Assigned task =>
Which lines of the material hold the word "have"? Copy each one.

======

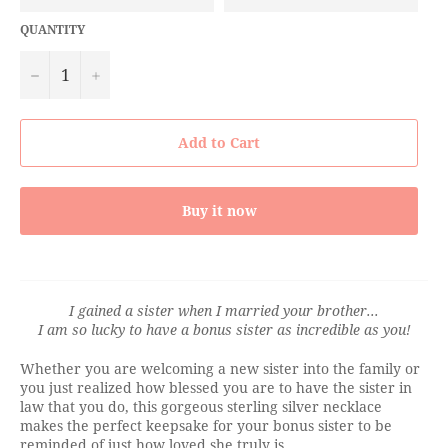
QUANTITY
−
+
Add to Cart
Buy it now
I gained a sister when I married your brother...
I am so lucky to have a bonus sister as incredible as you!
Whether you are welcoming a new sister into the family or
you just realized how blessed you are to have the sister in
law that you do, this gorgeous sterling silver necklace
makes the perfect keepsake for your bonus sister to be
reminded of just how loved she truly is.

======

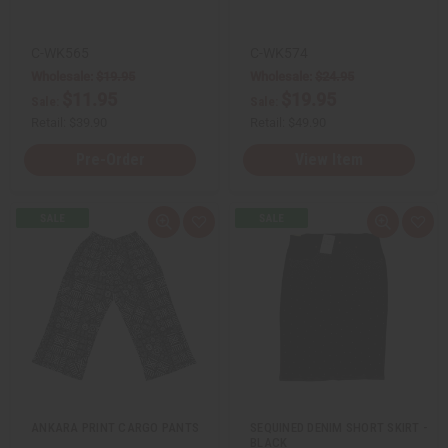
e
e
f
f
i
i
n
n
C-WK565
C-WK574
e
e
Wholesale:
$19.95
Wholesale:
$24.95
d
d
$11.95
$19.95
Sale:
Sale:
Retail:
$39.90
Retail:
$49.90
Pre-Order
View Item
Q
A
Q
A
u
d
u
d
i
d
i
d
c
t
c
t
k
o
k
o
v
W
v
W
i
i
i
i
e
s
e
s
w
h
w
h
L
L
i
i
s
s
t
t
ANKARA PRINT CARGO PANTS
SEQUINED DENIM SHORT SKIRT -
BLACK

======

Task answer =>
I am so lucky to have a bonus sister as incredible as you!
you just realized how blessed you are to have the sister in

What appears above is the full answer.